Ainda assim, o longa explora a química entre a dupla. Não há pressa em colocá-las como um casal, tampouco o foco central é perdido por conta disso. Na verdade, a obra entrega esta parceria delas progressivamente e com atenção aos detalhes, deixando pistas do enlace das duas lentamente. Este fato também é um registro importante da personalidade de Bia, uma mulher indígena, militante e LGBTQIAP+, que pega emprestadas as características da Bia da “vida real”, fazendo com que a Bia “ficcional” seja tão cheia de características ricas em sua construção.
Para além dos traços da personalidade da personagem, Bia, que estreia como atriz nesta produção, conta com um recurso inteligente para deixar fluída e orgânica a sua atuação. Através do método das ações físicas, Bia Pankararu imprime uma espécie de naturalidade cotidiana ao seu texto, deixando os “bifes” mais longos palatáveis, dinâmicos e críveis. Na realidade, esta noção do uso das ações está presente no elenco inteiro.
Esta estratégia é inteligente, porque a maior parte do elenco é formada de não atores. Ao dar atividades práticas para cada intérprete – atender o telefone, enquanto calça a meia, catar grãos em uma vasilha etc -, o público ganha cenas com organicidade e fé cênica, mas também consegue adentrar com maior força na rotina das personagens. Neste sentido, esta é a maior qualidade do filme: inserir quem assiste de forma profunda no enredo, através de escolhas simples e não pretensiosas.
E é justamente por existir tanto contexto, que a direção sóbria de Pedro Sodré se sobressai. A câmera é registro e memória da luta de um povo e quando a produção se aproxima do documental, é possível ver algo mais cru, que tem foco em revelar, na verdade, as dimensões dos protestos ou de como, por exemplo, as escolas incendiadas ficaram. Mas, quando o direcionamento é o íntimo de Bia e Paula, a direção, ainda que permaneça sóbria, direciona o olhar do espectador para as emoções da dupla.
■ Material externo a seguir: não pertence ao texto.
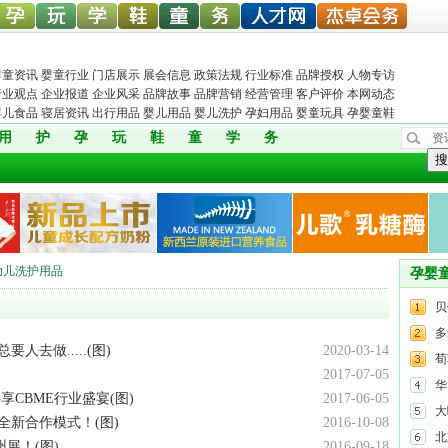
中婴孕
婴童玩
婴童教
孕婴童
儿童服
孕婴机
婴童人才网
杰卓会务
婴童资讯
婴童行业
门店展示
展会信息
政策法规
行业标准
品牌授权
人物专访
行业观点
企业报道
企业风采
品牌故事
品牌营销
经营管理
客户评价
本网动态
婴儿食品
寝居资讯
出行用品
婴儿用品
婴儿洗护
孕妇用品
婴童玩具
孕婴童鞋
用
护
孕
玩
鞋
童
学
务
资
网
具网
育
鞋网
装
构
搜
幼儿洗护用品
孕婴
贝
多
去做.....(图)
2020-03-14
荀
2017-07-05
华
享CBME行业盛宴(图)
2017-06-05
大
全新合作模式！(图)
2016-10-08
北
展！(图)
2016-09-18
Existem poucos movimentos de câmera e o tempo dos planos são mais demorados. Um exemplo é a cena do jantar entre Bia e Paula. O quadro fica no rosto de Paula, quando Bia pergunta se ela não quer ficar mais. Logo, fica subentendido o flerte. Os signos e significados construídos por esta dinâmica de Sodré são amplificados. Inclusive, esta é uma sequência difícil, porque Bia possui um texto extenso, mas a própria paquera dela com Paula e a duração de cada frame conferem um tipo de respiro, que alivia o peso deste momento.
O único problema de Rama Pankararu é a ausência de know-how para concluir o enredo. No final do terceiro ato, após a briga de Bia e Paula, os acontecimentos chegam truncados e a própria resolução do conflitos entre elas chega com uma saída abrupta, que deixa os instantes derradeiros da projeção um pouco artificiais. Talvez este embate do casal seja importante, porém a condução foi solta, deixando até algumas sequências repetitivas.
Isto não compromete de forma total o longa, mas a conclusão poderia ser um pouco mais firme. Mesmo assim, Rama Pankararu é forte, criativo, honesto em sua proposta, de grande relevância discursiva, mas também um cinema cuidadoso, mas sem pretensão.